Six-Gun Snow White by Catherynne M. Valente (Subterranean Press)
Trigger alert for this novella. It contains graphic descriptions of abuse, and what life feels like when you're badly abused.
Some spoilery thoughts behind the link:
"Six-Gun Snow White" is the Snow White faerie tale set in the Wild West. Snow White is "half Crow, half son-of-a-bitch" (aka half white rich narcissistic mining baron, which is the closest thing to royalty in this time and place). She endures a neglectful father, an extremely abusive step-mother, and a wider world which is largely hostile to the very essence of who she is. After much torment, she finally finds a happy ending of her own making.
I enjoyed the way Valente gave a spin to every aspect of the Snow White story. Everything. Every element of the Snow White story is completely changed up - so in spite of some of the names being the same, and some of the themes being the same, it feels like an original story. I also enjoyed the bits of Native (presumably Crow? I haven't checked) mythology mixed in with the European myth.
I'm not finding Evil Stepmother stories as magical as I once did. This stepmother - wow. She is extreme. Horrible, vicious abuse, both emotional and physical.
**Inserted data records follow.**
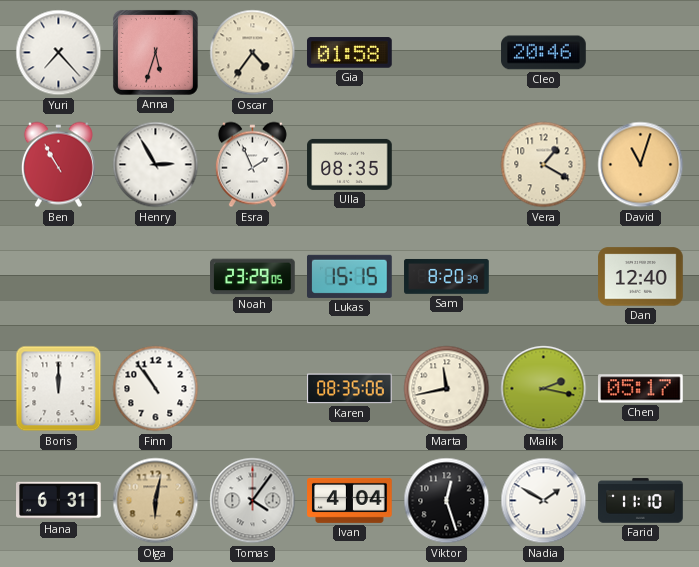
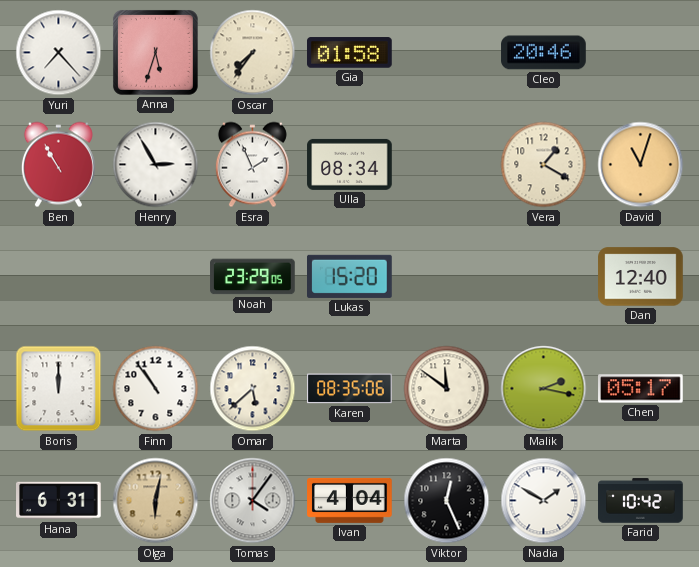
Oscar: 4:36 -> 7:36
Ulla: 08:35 -> 08:34
Lukas: 15:15 -> 15:20
Sam: 8:20 -> none
Omar: none -> 5:38
Marta: 11:43 -> 11:51
Viktor: 12:27 -> 12:26
Farid: 11:10 -> 10:42
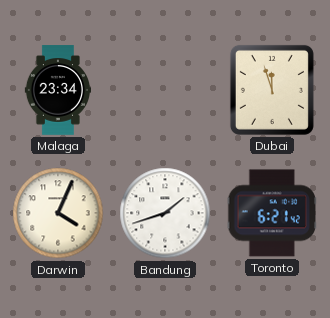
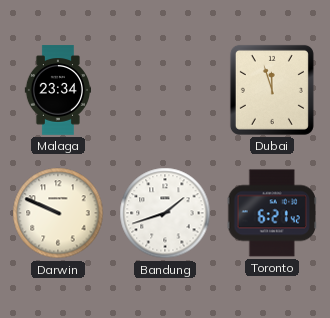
Darwin: 4:04 -> 9:49
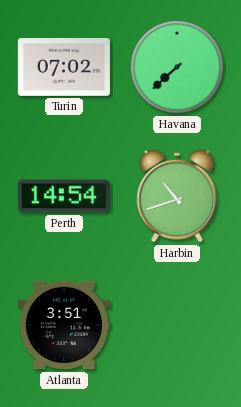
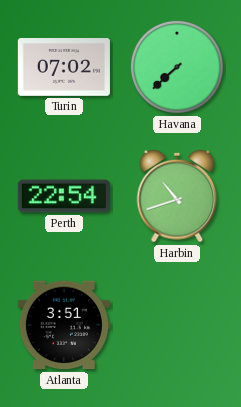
Perth: 14:54 -> 22:54
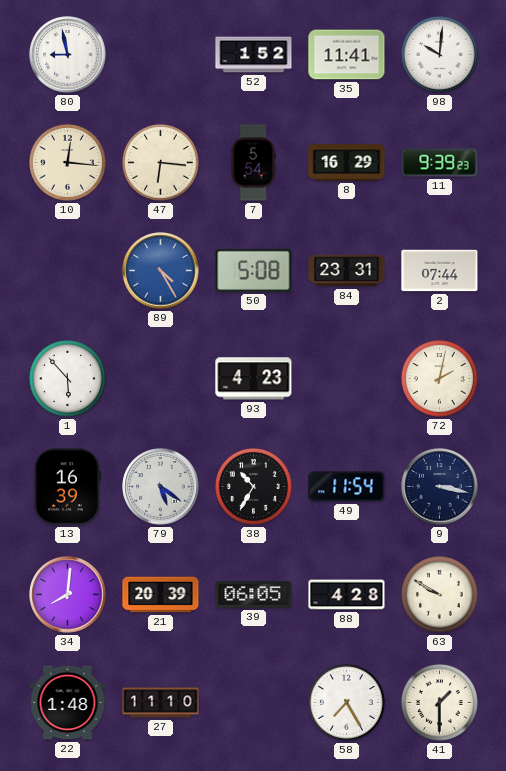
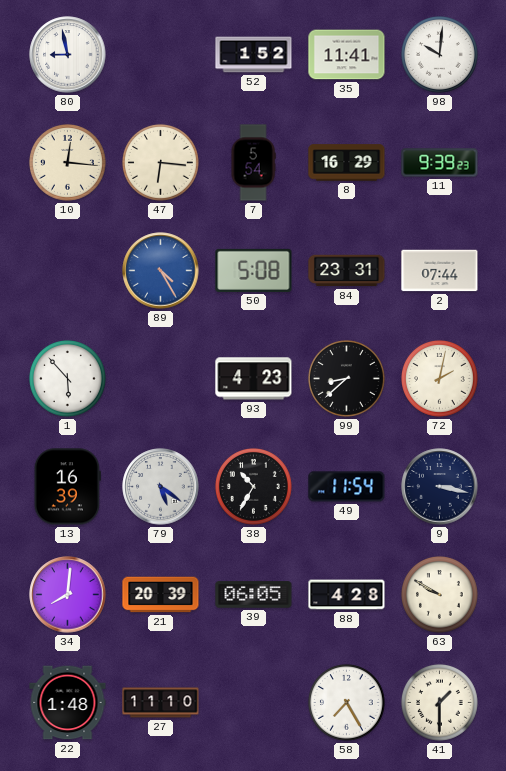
99: none -> 8:38
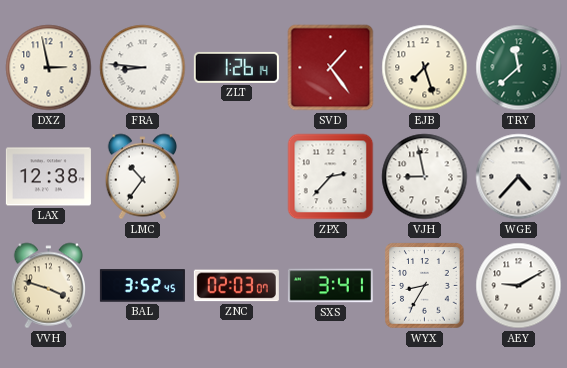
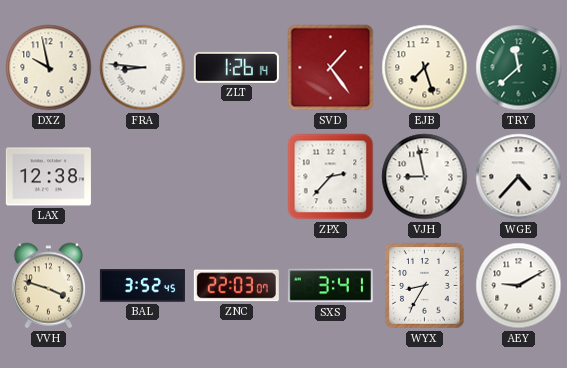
DXZ: 2:58 -> 9:58
LMC: 10:36 -> none
ZNC: 02:03 -> 22:03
Not only is she on a mission to make Snow White feel like a non-person by subjecting her to the same abuse she experienced growing up, but she then needs to harvest Snow White's heart to enable her own child to live.
Snow White felt like a very real person who endured so much pain and torture, she completely lost her will to live. She healed during her 100-year sleep and got her happy ending in a new world, far away from the people who had hurt her so badly. I am especially fond of the happy ending Valente chose for Snow White.
Overall, I found this story intense and much darker than I like, but very compelling. Once I got into the story, I couldn't put it down. It was a very disturbing story, on many levels. In the end, it's a story of hope and survival with a happy ending in which Snow White is able to become her own best self. Even with the "up" at the end, I was still left feeling very, very sad. So many people in the real world experience and survive these kinds of abuse (and worse), and it's very important that their stories be part of our landscape of "This is what it means to be us."
It is very hard, emotionally, to read. And quite a good, well-told story.
Up or down ballot (note for myself): UP, with slight reservations.
ETA: This story also hits on similar ethnic cleansing issues to Aliette de Bodard's "The Waiting Stars." It's an important story.